14. Other than as set out in representations 16 and 17 below, none of the Applicant, any of its officers or directors, or any shareholder holding a sufficient number of securities of the Applicant to affect materially the control of the Applicant, is or has been subject to:

(a) any known ongoing or concluded investigations by:

(i) a Canadian securities regulatory authority; or

(ii) a court or regulatory body, other than a Canadian securities regulatory authority, that would be likely to be considered important to a reasonable investor making an investment decision; or

(b) any bankruptcy or insolvency proceedings, or other proceedings, arrangements or compromises with creditors, or the appointment of a receiver, receiver manager or trustee, within the preceding 10 years.

15. Other than as set out in representation 17 below, none of the officers or directors of the Applicant or any shareholder holding a sufficient number of securities of the Applicant to affect materially the control of the Applicant is or has been at the time of such event an officer or director of any other issuer which is or has been subject to:

(i) any cease trade order or similar orders, or orders that denied access to any exemptions under Ontario securities law, for a period of more than 30 consecutive days, within the preceding 10 years; or

(ii) any bankruptcy or insolvency proceedings, or other proceedings, arrangements or compromises with creditors, or the appointment of a receiver, receiver manager or trustee, within the preceding 10 years.

16. In December of 2015, Greg Chamandy, the Chairman of the Applicant's board of directors, was fined $5,000 by the Autorité des marchés financiers for misstating in an insider report filing the increase in his ownership in securities of Richmont Mines Inc. following a purchase of securities of the issuer.

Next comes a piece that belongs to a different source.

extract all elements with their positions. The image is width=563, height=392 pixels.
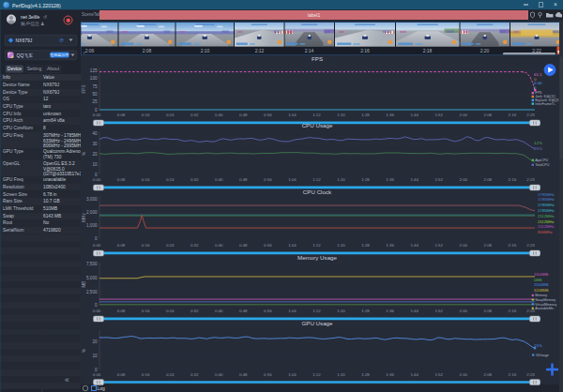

17. Mr. Chamandy was the Chairman and Chief Financial Officer of Liquid Nutrition Group Inc. when Liquid Nutrition Group Inc.'s securities were subject to: (a) a cease trade order issued by the British Columbia Securities Commission on June 12, 2015; (b) a cease trade order issued by the Commission on June 24, 2015; and (c) a cease trade order issued by the ASC on September 23, 2015 (collectively, the CTOs). The CTOs were issued due to a failure to file interim financial statements for the period ended March 31, 2015, management's discussion and analysis for the period ended March 31, 2015 and certification of such filings. The CTOs have not been revoked as of the date hereof. Mr. Chamandy was also the Chairman and Chief Financial Officer of Liquid Nutrition Group Inc. on May 27, 2015 when Liquid Nutrition Group Inc.'s wholly-owned subsidiary, Liquid Nutrition Franchising Corporation, of which Mr. Chamandy was then a director, filed a proposal to its creditors pursuant to the Bankruptcy and Insolvency Act (the BIA). Ratification of the proposal was dismissed by the Superior Court of Quebec on May 16, 2017, and Liquid Nutrition Franchising Corporation was deemed to have made an assignment pursuant to subsection 62(2)(a) of the BIA. Mr. Chamandy is currently a director of Liquid Nutrition Group Inc. and Liquid Nutrition Franchising Corporation.

AND UPON the Commission being satisfied that granting this Order would not be prejudicial to the public interest;

IT IS HEREBY ORDERED pursuant to paragraph 1(11)(b) of the Act that the Applicant is a reporting issuer for the purposes of Ontario securities law.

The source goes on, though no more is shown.